北海道では、4月になるとマダニの予防薬を使い始めます。
「もうそんな季節か」と思いながら、毎年この時期になると我が家の4頭——まめ、まり、まろ、ごろう——のケアにひとつ追加することになります。
草むらには、必ずいる
5月〜6月にかけて、草むらに入るとほぼ確実にマダニに遭遇します。「今年もいらっしゃいましたね」と言いたくなるくらい、毎年会います。
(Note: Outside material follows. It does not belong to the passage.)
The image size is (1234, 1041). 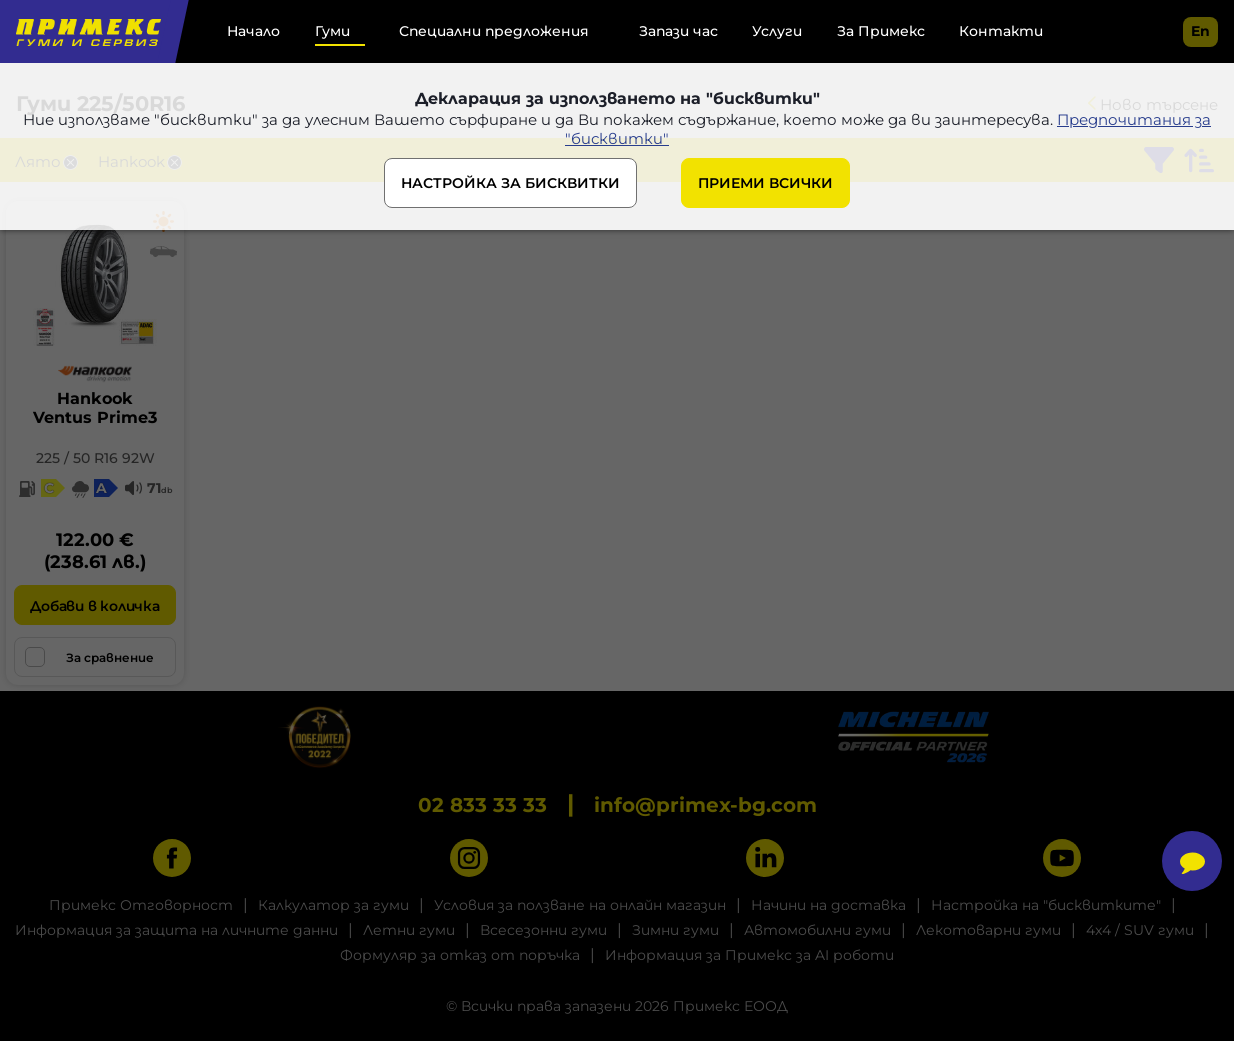 I want to click on Всесезонни гуми, so click(x=543, y=930).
だから我が家のルールは、散歩から帰ったら必ず全身チェックをすること。
ポイントは「ついたばかりのマダニは、まだ表面を動いている」ということです。
噛みついていない段階なら、見つけてさよならするだけ。「あ、いた!」となったら、落ち着いてつまんで除去できます。
でも、毛の奥に入り込んでしまったり、見落としてしまうこともあります。そのための保険が、予防駆虫薬です。
我が家の予防薬の選び方
予防薬にはいくつか種類があります。
まめとまりは、体に液体を垂らすスポットタイプを使っています。液体が体についても気にしない子なので、このタイプが合っています。
まろとごろうは、液体が体につくのを嫌がります。なのでおやつタイプ(飲み薬)を選びました。ご褒美感覚で食べてくれるので、ストレスなく続けられています。
同じ家の犬でも、性格によって合うタイプが違う。それぞれに合ったものを選んであげることが、長く続けるコツだと思っています。
どのタイプが合うかは、かかりつけの動物病院で相談してみてください。
マダニが怖い本当の理由
マダニ自体は小さくて、最初はそれほど怖く見えないかもしれません。
怖いのは、噛みつかれた後のことです。マダニは血を吸うときに、体の中にある菌やウイルスをうつしてしまうことがあります。これが「マダニ感染症」です。
犬だけでなく、人間にもうつることがあります。
実は私自身も、愛犬についていたマダニに食いつかれてしまい、病院に駆け込んだことがあります。「犬のマダニは犬だけの問題」ではないんだな、と身をもって知った出来事でした。
マダニが媒介する感染症の恐ろしさ
犬に関係する主な感染症として、以下のものがあります。
- バベシア症:赤血球を破壊する原虫による感染症。発熱・貧血・黄疸などを引き起こし、重症化すると命に関わる
- ライム病:関節炎・神経症状・心臓への影響が出ることがある細菌感染症
- 日本紅斑熱・SFTS(重症熱性血小板減少症候群):人間にも感染する可能性があり、SFTSは致死率が高い感染症として知られている
特にSFTSは、犬や猫からも人への感染が報告されており、愛犬に食いついたマダニを素手で触ったり、感染した犬の体液に触れることでうつることがあるそうです。
私が病院に行ったのも、まさに「愛犬についたマダニがそのまま私に」という状況でした。
シニア犬はとくに気をつけたい
若い犬でも感染すると大変ですが、シニア犬はさらに体への負担が大きくなります。
年を重ねると体の抵抗力が落ちて、ちょっとした感染が体に響きやすくなるからです。
「元気そうだから大丈夫」ではなく、元気なうちにしっかり予防してあげること。それがシニア犬との暮らしで大切にしていることのひとつです。
散歩後のチェックを習慣に
予防薬を使っていても、チェックはやめません。
薬があるから安心、ではなく、目視チェックと予防薬の両方で守るのが我が家のやり方です。
散歩から帰ったら全身を触る。耳の裏や足のつけ根など、マダニが潜りやすい場所を重点的に確認する。
最初は大変そうに感じるかもしれませんが、続けているとだんだん早くなってきます。今では5分もあれば4頭分チェックできるようになりました。
この春から、一緒に始めましょう
マダニは春から秋にかけて活発になります。
北海道では4月のうちに始めるのがちょうどいい、と毎年感じています。お住まいの地域により変わると思いますので予防時期については動物病院で相談してみて下さい。
まめ、まり、まろ、ごろうと一緒に、今年も安心して春の散歩を楽しみたい。
大切なシニア犬たちを守るために、小さな習慣をこれからも続けていきます。